The researchers utilize a combination of fluorescent dyes, specifically Hoechst 33342 for nuclei and Calcein AM for active cytosol, to distinguish living cells. They confirm viability by identifying cells that exclude propidium iodide, which only stains the nuclei of compromised, dead cells.
The study employs 2-photon microscopy, a specialized imaging technique that allows for deep tissue penetration and high-resolution visualization of the meshwork's complex, autofluorescent architecture without damaging the delicate samples.
Triton X-100 exposure is required to establish a negative control, as this detergent disrupts cell membranes and ensures all cells are nonviable, providing a baseline to validate the accuracy of the staining protocol.

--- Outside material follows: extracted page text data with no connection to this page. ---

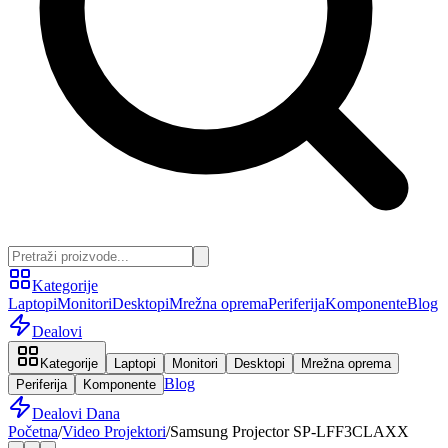
Kategorije
Laptopi
Monitori
Desktopi
Mrežna oprema
Periferija
Komponente
Blog
Dealovi
Kategorije
Laptopi
Monitori
Desktopi
Mrežna oprema
Blog
Periferija
Komponente
Dealovi Dana
Početna
/
Video Projektori
/
Samsung Projector SP-LFF3CLAXX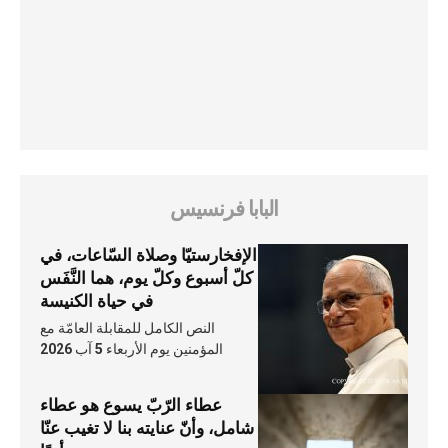
البابا فرنسيس
الإفخارستيّا وصلاة السّاعات، في
كلّ أسبوع وكلّ يوم، هما النَّفَس
في حياة الكنيسة
النص الكامل للمقابلة العامّة مع
المؤمنين يوم الأربعاء 5 آب 2026
عطاء الرّبّ يسوع هو عطاء
شامل، وأنّ عنايته بنا لا تغيب عنّا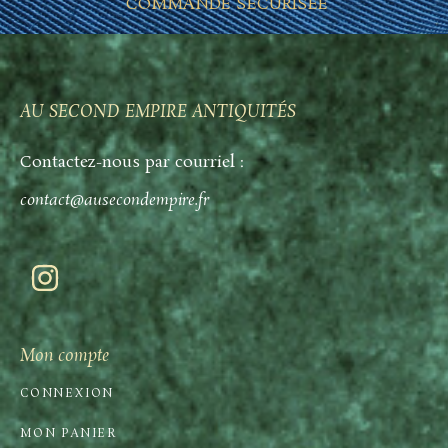
COMMANDE SÉCURISÉE
AU SECOND EMPIRE ANTIQUITÉS
Contactez-nous par courriel :
contact@ausecondempire.fr
Mon compte
CONNEXION
MON PANIER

The researchers use CellTracker Red CMTPX to label the cytosol, which helps map the spatial organization of live cells as they attach to the autofluorescent beams and fibers within the meshwork pores.
The team measures the percentage of live cells, finding a mean cellularity of 71% in standard donor tissues, which is statistically similar to the 76% observed in freshly postmortem eyes.
The authors propose that this imaging approach provides a reliable means of assaying tissue viability, which is essential for ensuring the quality of donor samples used in subsequent experimental studies.